Whatever you might think about the solutions of the New Deal, whatever true urgency you might attribute to the construction of the national security complex after World War II, we’re stuck with the particular programs and institutions, we’re stuck with the costs and the large number of federal bureaucrats and even engineers and scientists who are making good livings doing what might not need to be done any longer. If those things ever needed to be done.
I have to admit that I sometimes think of progressive-talk as being no more than self-interested rhetoric by which one group of intellectuals and businessmen and educators and others to justify building up programs which suit their fancy or provide them or their students or followers with good livings. This is unfair because there is a fairly high percentage of consistent progressives, that is — not `progressive’ on a selective basis — who seem truly motivated to make a better society, to care for the poor and elderly who’ve fallen through all available safety nets, and so forth. While the motivations are noble, progressives should think a bit more in terms of long-lasting programs which can solve one problem today and trap the next generation. They should realize that they are tying individual human beings and human communities together with artificial bonds of dependencies which might create serious conflicts in the long-run. Progressives, and anyone solving problems including businessmen, should realize that we human beings have a tendency not only to fight the previous war but also to burden future generations with the weaponry and strategies we’re developing for our current wars.
We should try to leave behind weaponry as light as possible and strategies as flexible as possible. It would be nice if we could even leave easily disposable weaponry and strategies.

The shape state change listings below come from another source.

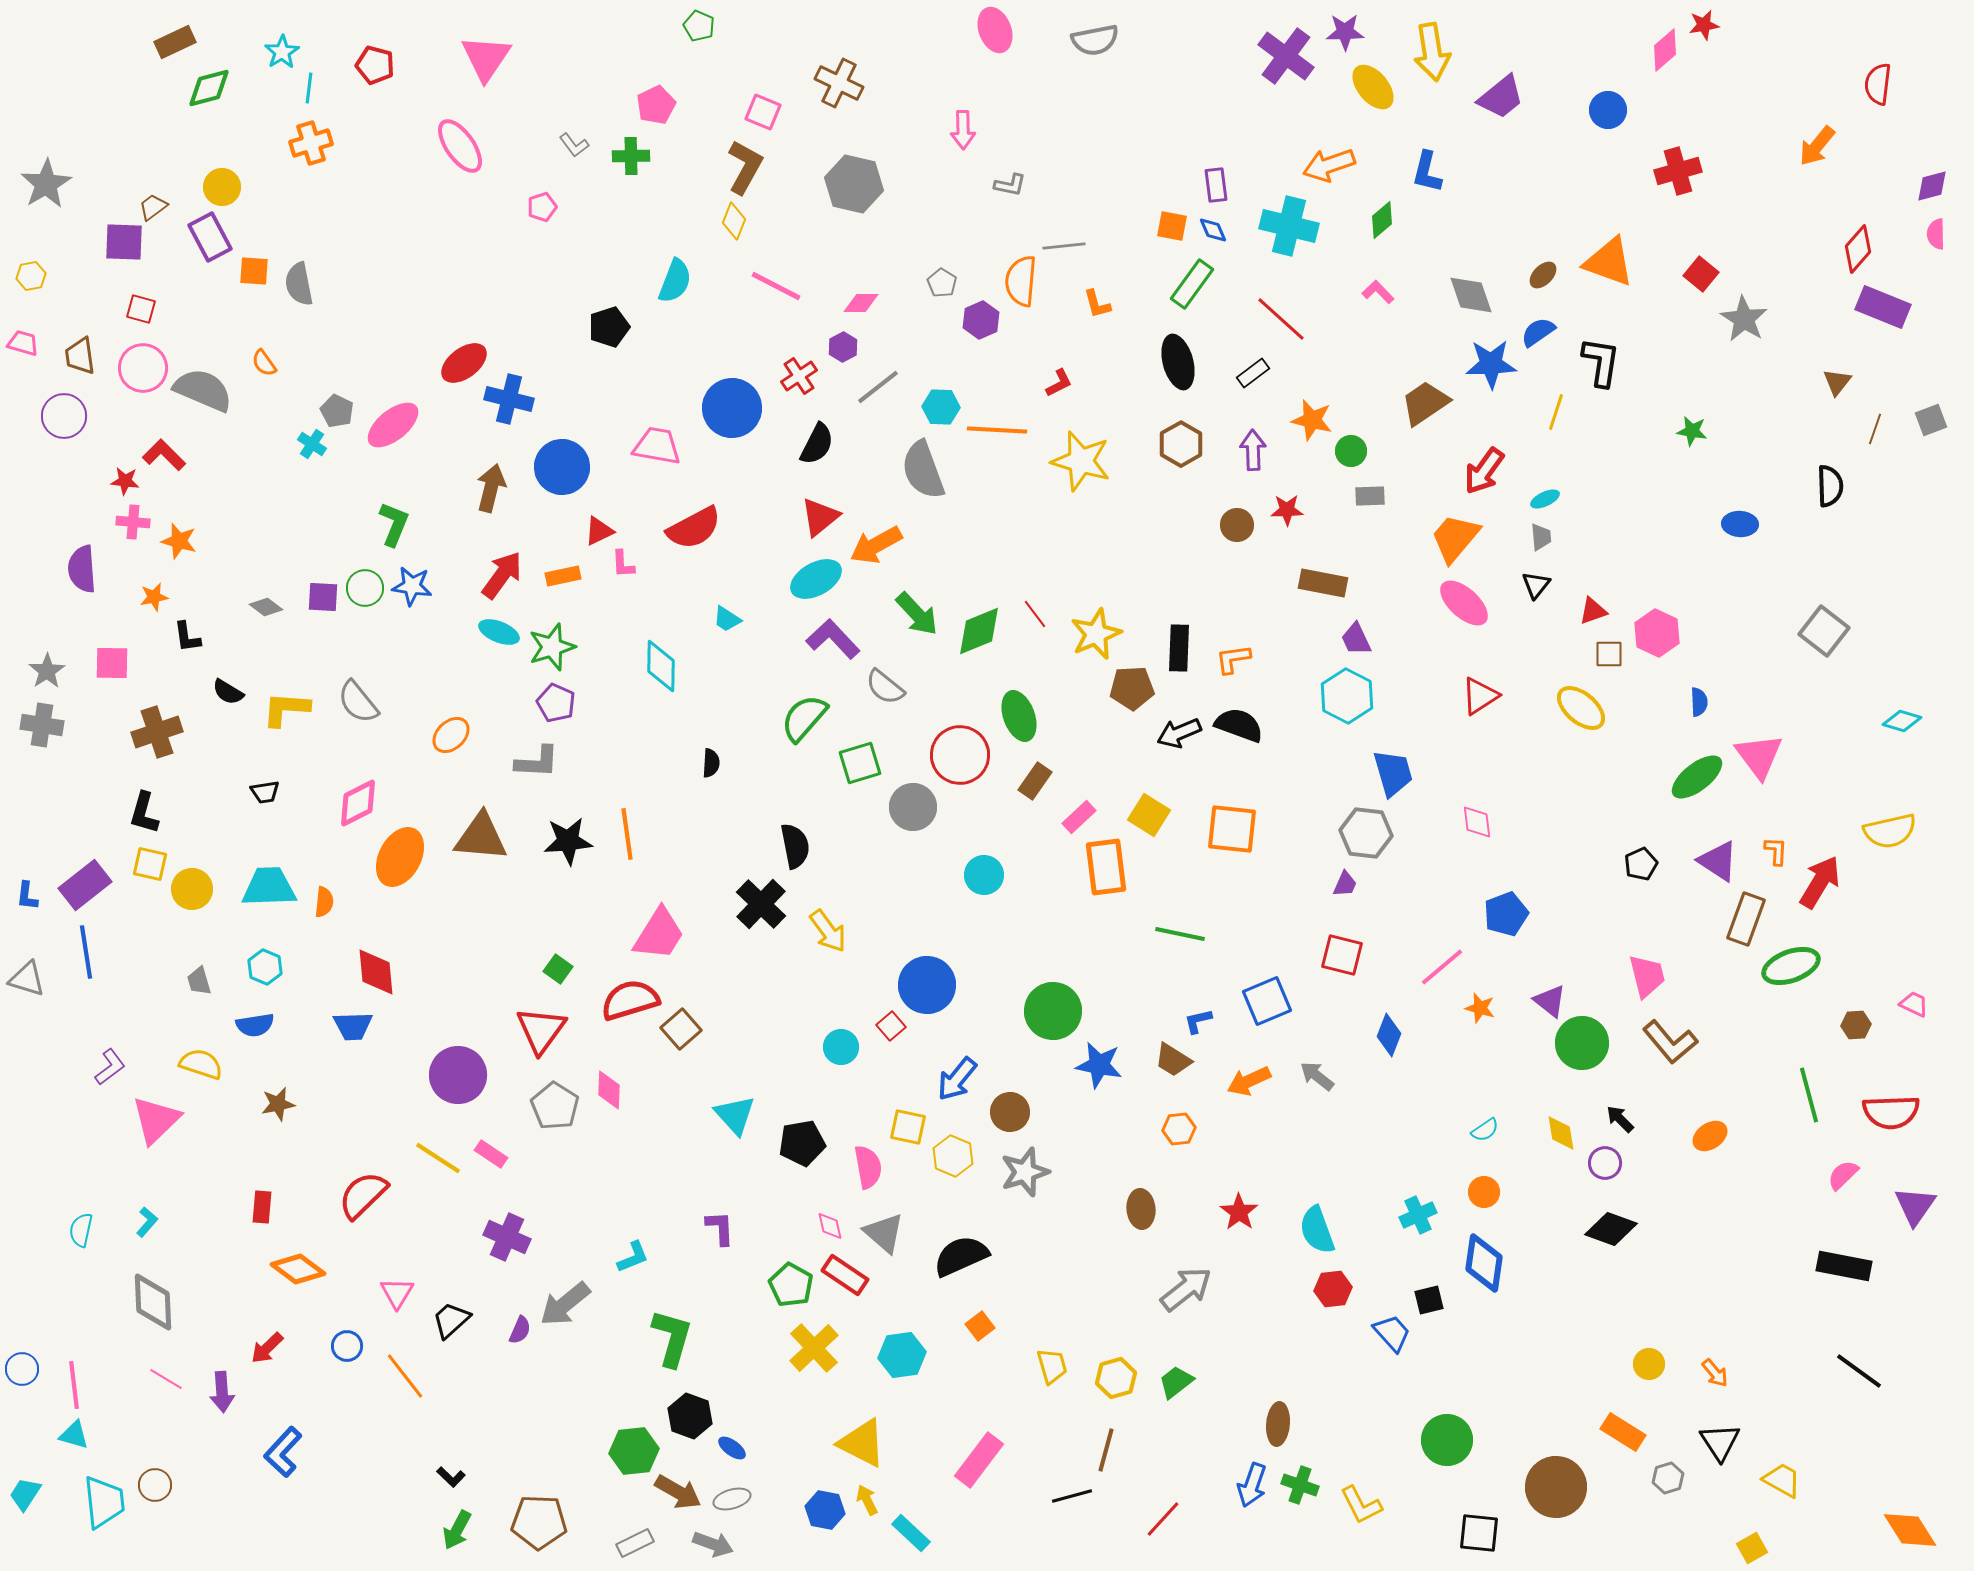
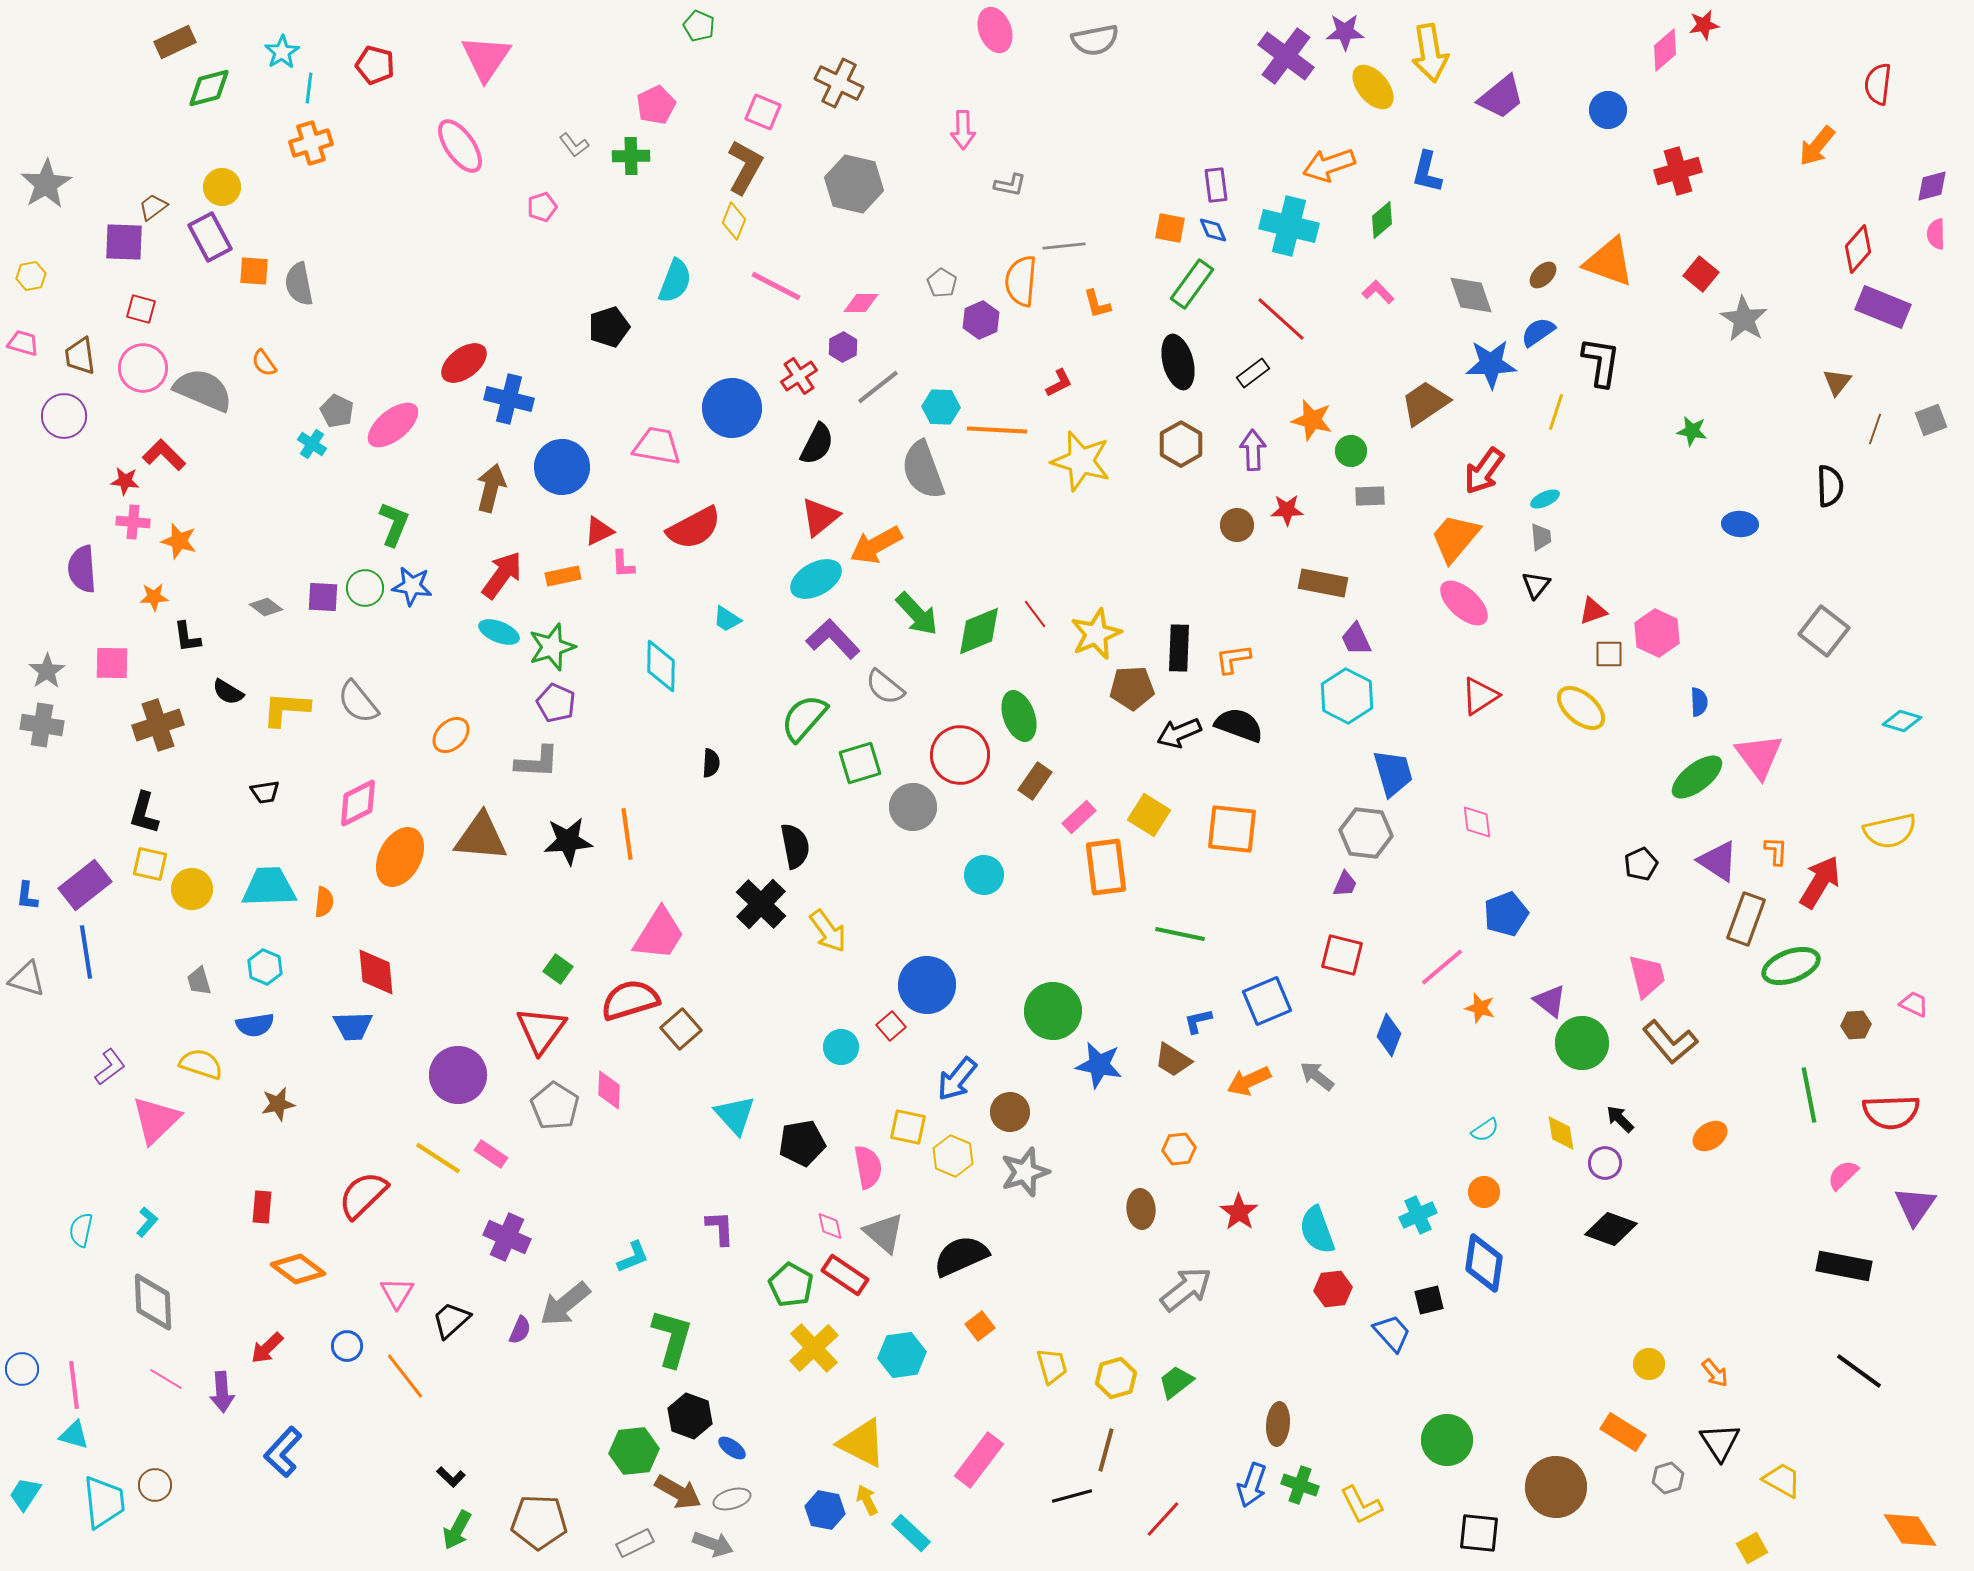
yellow arrow at (1432, 52): moved 2 px left, 1 px down
orange square at (1172, 226): moved 2 px left, 2 px down
orange star at (154, 597): rotated 8 degrees clockwise
brown cross at (157, 732): moved 1 px right, 7 px up
green line at (1809, 1095): rotated 4 degrees clockwise
orange hexagon at (1179, 1129): moved 20 px down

Leaving behind the metaphors of warfare, I’ll also suggest we should be more humble and also more respectful toward our ancestors, troglodytes that they might have been by the standards of our enlightened age. We should consider that maybe even the feudal systems of Medieval and early Modern Europe were developed as serious solutions to problems when the solutions advertised by the moral giants of the Modern Age weren’t yet available. The feudal system might well have been an imperfect solution to the problems of a world with low levels of literacy, little non-animal power generation, few roads, regular invasions by Vikings in Western Europe, by horsemen from the central steppes of Asia in Eastern Europe, by other all Europeans including your angry brother with his band of knights and knaves. The feudal system became bad at least by staying around too long but that’s the way of all human institutions and will be true of the welfare systems, the educational systems, the legal systems being set up by the modern progressives.

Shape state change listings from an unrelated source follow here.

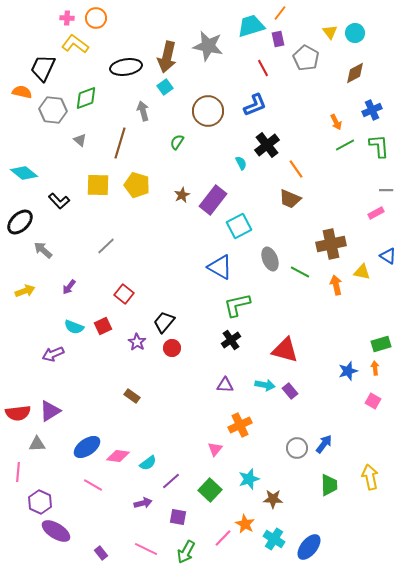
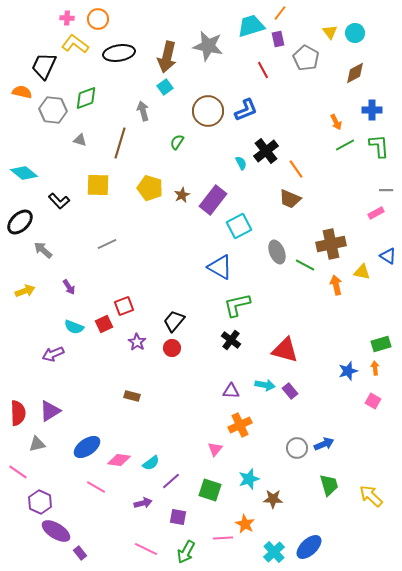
orange circle at (96, 18): moved 2 px right, 1 px down
black ellipse at (126, 67): moved 7 px left, 14 px up
black trapezoid at (43, 68): moved 1 px right, 2 px up
red line at (263, 68): moved 2 px down
blue L-shape at (255, 105): moved 9 px left, 5 px down
blue cross at (372, 110): rotated 24 degrees clockwise
gray triangle at (80, 140): rotated 24 degrees counterclockwise
black cross at (267, 145): moved 1 px left, 6 px down
yellow pentagon at (137, 185): moved 13 px right, 3 px down
gray line at (106, 246): moved 1 px right, 2 px up; rotated 18 degrees clockwise
gray ellipse at (270, 259): moved 7 px right, 7 px up
green line at (300, 272): moved 5 px right, 7 px up
purple arrow at (69, 287): rotated 70 degrees counterclockwise
red square at (124, 294): moved 12 px down; rotated 30 degrees clockwise
black trapezoid at (164, 322): moved 10 px right, 1 px up
red square at (103, 326): moved 1 px right, 2 px up
black cross at (231, 340): rotated 18 degrees counterclockwise
purple triangle at (225, 385): moved 6 px right, 6 px down
brown rectangle at (132, 396): rotated 21 degrees counterclockwise
red semicircle at (18, 413): rotated 85 degrees counterclockwise
gray triangle at (37, 444): rotated 12 degrees counterclockwise
blue arrow at (324, 444): rotated 30 degrees clockwise
pink diamond at (118, 456): moved 1 px right, 4 px down
cyan semicircle at (148, 463): moved 3 px right
pink line at (18, 472): rotated 60 degrees counterclockwise
yellow arrow at (370, 477): moved 1 px right, 19 px down; rotated 35 degrees counterclockwise
pink line at (93, 485): moved 3 px right, 2 px down
green trapezoid at (329, 485): rotated 15 degrees counterclockwise
green square at (210, 490): rotated 25 degrees counterclockwise
pink line at (223, 538): rotated 42 degrees clockwise
cyan cross at (274, 539): moved 13 px down; rotated 15 degrees clockwise
blue ellipse at (309, 547): rotated 8 degrees clockwise
purple rectangle at (101, 553): moved 21 px left
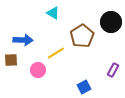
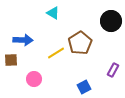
black circle: moved 1 px up
brown pentagon: moved 2 px left, 7 px down
pink circle: moved 4 px left, 9 px down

I happen to believe these modern progressivist programs were poorly conceived to start with, that they create dependencies upon centralized powers in order to help those who fell through safety nets and those who have had bad experiences, even severe abuse, in communities which develop as part of natural human relationships, such as the family, or those which develop by bottom-up processes which we can handle pretty well, such as local political communities and ethnic clubs. It doesn’t matter to the point I’m making — modern progressives are no different from those in the past who solved the problems of their age and left the solutions to burden succeeding generations.
As I’ve said recently in various ways — we try too hard to build what must develop over time, bottom-up by way of a communal process in line with the unfolding of truth through a closely related communal process. We modern folk don’t seem to be all that good at either sort of communal process, that of nurturing communal life or that of seeking truth. Human beings will need to become good at those sorts of processes if our race is to ever to mature into a peaceful and well-ordered community on that largest of scales, the scale of the Body of Christ. (No, I’m not arguing for or against universal salvation, only that the Body of Christ will contain all those who will share God’s life for time without end and the pilgrim Body of Christ should be seen as including all living human beings as well as a good number of deceased human beings.)

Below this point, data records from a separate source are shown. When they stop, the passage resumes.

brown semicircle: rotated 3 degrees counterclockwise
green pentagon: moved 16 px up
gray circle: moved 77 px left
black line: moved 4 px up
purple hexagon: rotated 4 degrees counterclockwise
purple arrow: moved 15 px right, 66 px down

I’m not claiming we should stop trying to help the poor and the downtrodden, I’m not claiming we should stop trying to solve all sorts of problems. I’m only claiming we should be humble enough and prudent enough to be modest in our efforts to develop programs which might — in principle — solve serious problems but prove to be burdens for future generations, burdens of the sort which make it difficult for our descendants to solve their problems or even to fine-tune any successful programs we leave behind us.